◆ **Instructions to follow**
Pull every line holding the string "nombres" from the records below.

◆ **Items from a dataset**
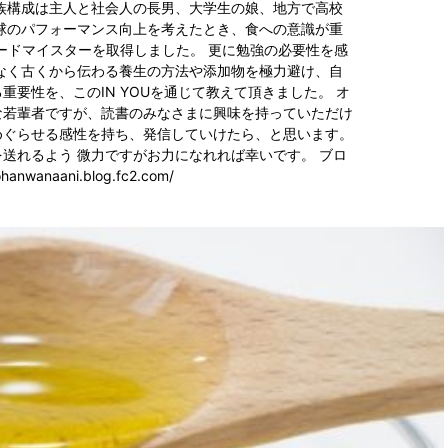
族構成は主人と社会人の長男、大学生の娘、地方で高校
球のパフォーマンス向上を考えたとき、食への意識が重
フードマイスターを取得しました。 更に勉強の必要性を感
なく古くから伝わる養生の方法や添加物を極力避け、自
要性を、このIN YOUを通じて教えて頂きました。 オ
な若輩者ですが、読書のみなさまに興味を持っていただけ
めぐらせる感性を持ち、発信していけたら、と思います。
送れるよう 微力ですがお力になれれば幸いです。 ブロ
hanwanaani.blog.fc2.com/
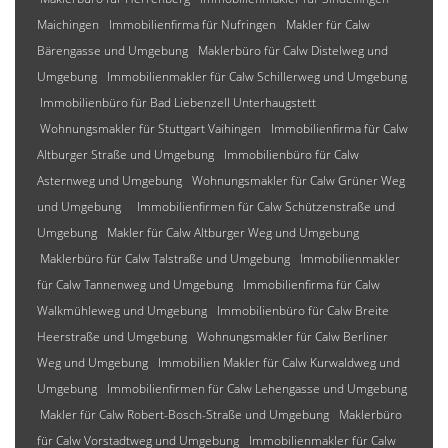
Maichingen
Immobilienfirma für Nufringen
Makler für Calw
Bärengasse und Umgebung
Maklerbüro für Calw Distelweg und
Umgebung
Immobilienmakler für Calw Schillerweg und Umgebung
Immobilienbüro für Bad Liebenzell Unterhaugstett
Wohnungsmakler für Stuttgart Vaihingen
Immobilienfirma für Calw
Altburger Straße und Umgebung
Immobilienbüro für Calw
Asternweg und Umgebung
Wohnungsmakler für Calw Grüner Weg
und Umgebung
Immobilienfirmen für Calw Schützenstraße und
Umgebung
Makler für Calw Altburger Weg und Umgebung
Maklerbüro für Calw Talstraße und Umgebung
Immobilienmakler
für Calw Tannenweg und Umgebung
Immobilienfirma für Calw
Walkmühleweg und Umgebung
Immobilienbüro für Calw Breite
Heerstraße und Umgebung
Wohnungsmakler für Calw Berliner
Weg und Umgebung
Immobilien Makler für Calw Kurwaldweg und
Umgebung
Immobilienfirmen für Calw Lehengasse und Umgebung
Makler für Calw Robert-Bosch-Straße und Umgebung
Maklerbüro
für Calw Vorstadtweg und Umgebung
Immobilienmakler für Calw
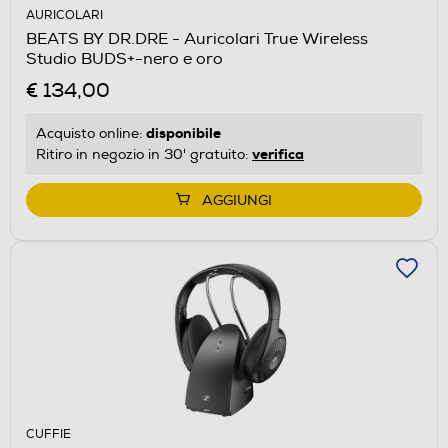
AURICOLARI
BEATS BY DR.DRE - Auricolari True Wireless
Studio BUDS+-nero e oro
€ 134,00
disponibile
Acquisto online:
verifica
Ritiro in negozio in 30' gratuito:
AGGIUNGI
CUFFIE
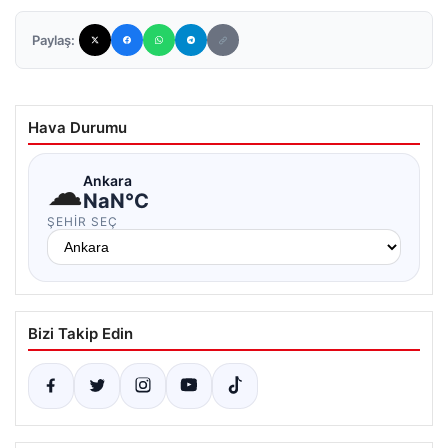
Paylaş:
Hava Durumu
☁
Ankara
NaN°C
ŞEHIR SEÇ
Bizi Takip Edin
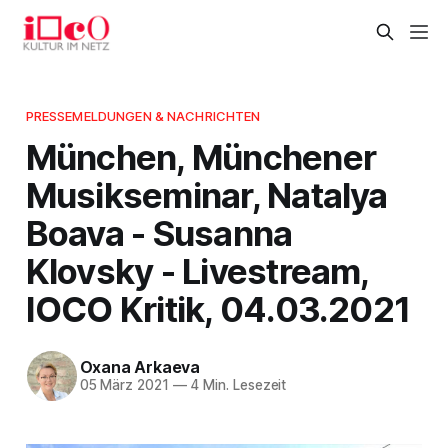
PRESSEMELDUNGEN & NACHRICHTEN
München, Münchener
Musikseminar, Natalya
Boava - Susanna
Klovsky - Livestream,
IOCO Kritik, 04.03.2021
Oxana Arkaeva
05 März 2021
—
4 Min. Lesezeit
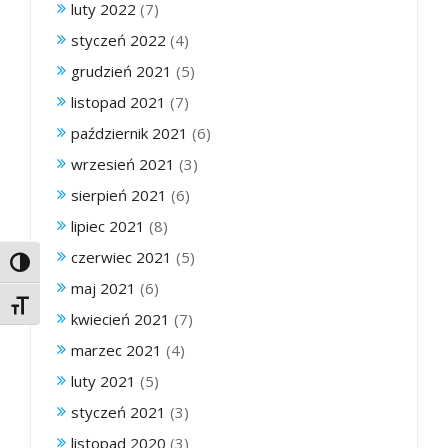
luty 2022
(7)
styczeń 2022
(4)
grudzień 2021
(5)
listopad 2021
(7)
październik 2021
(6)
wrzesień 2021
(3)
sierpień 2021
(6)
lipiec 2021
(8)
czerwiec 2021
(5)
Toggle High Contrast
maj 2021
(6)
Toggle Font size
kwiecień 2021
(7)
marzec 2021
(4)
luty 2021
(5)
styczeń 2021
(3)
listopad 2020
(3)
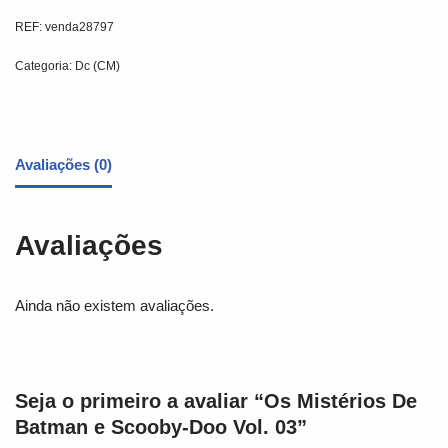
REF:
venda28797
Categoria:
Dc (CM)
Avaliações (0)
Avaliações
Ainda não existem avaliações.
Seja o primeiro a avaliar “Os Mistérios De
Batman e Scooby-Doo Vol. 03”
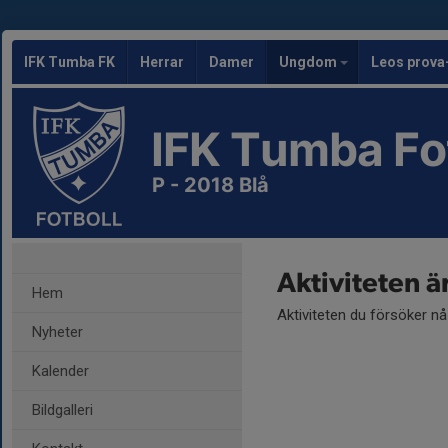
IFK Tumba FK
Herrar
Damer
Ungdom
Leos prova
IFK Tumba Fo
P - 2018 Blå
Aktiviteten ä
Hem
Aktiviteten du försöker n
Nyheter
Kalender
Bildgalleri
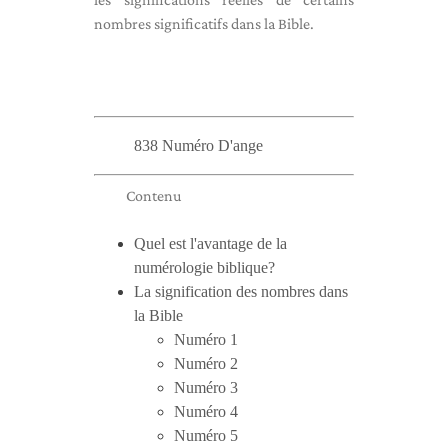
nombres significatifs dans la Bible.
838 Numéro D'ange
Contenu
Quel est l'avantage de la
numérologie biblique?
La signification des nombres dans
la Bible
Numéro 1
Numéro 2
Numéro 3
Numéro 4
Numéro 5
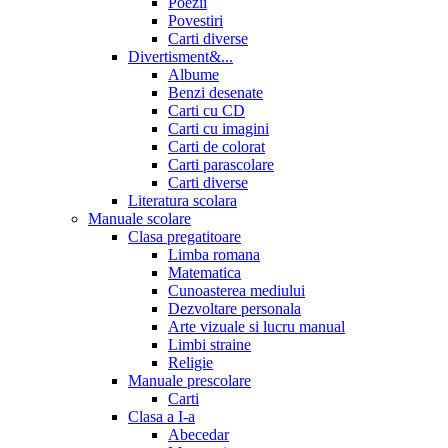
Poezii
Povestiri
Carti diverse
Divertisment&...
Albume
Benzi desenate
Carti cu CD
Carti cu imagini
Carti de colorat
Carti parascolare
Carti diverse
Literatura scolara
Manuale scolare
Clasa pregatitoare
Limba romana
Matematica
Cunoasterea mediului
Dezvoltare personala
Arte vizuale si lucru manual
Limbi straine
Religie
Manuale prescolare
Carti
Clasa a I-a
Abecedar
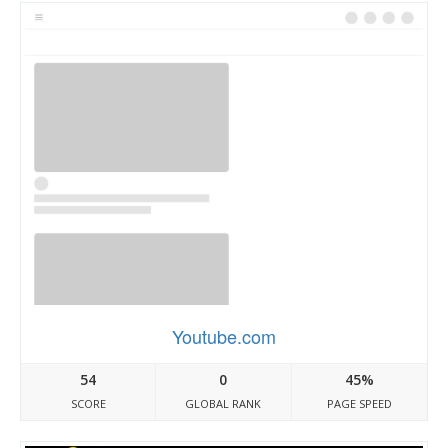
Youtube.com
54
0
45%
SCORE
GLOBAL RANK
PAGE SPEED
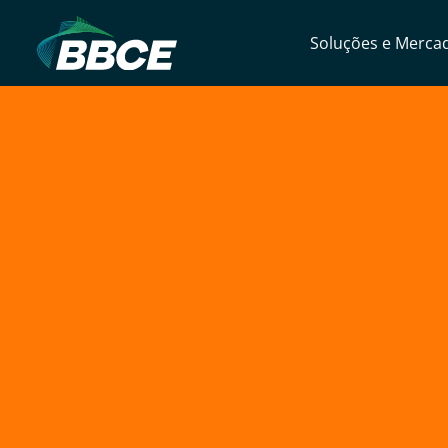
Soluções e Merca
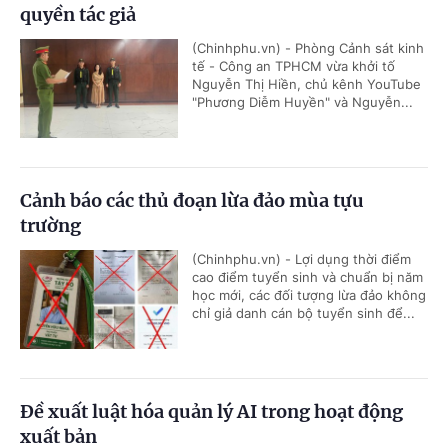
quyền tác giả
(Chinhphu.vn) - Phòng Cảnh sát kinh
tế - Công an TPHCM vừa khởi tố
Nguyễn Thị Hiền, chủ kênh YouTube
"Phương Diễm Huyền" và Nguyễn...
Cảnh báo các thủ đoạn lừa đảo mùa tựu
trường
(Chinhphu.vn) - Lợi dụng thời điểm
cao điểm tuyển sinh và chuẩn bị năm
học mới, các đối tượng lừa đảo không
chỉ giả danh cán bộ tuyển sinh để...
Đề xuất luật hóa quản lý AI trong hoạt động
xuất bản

◆ **Response to the exercise**
nombres significatifs dans la Bible.
La signification des nombres dans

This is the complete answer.